- EXERCISE DIRECTIONS:
Which lines in the entries below contain the string "como"? Show each of them in full.

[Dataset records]

--- START ---

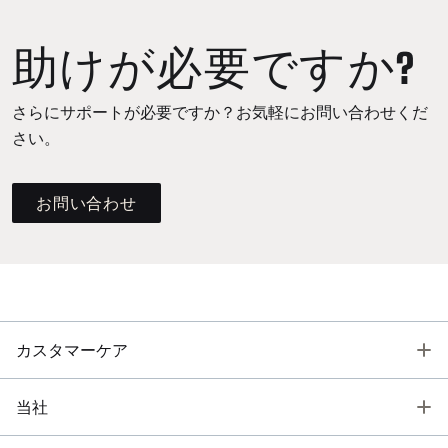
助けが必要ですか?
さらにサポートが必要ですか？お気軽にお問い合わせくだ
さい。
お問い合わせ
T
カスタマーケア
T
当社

--- END ---
--- START ---

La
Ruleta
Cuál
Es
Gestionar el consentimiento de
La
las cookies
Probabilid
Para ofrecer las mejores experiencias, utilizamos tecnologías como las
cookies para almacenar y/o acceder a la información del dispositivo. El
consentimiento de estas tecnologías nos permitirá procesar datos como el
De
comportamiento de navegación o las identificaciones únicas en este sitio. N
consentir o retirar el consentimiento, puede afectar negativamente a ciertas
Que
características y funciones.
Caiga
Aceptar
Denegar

--- END ---

- RESULT OF THE TASK:
Para ofrecer las mejores experiencias, utilizamos tecnologías como las
consentimiento de estas tecnologías nos permitirá procesar datos como el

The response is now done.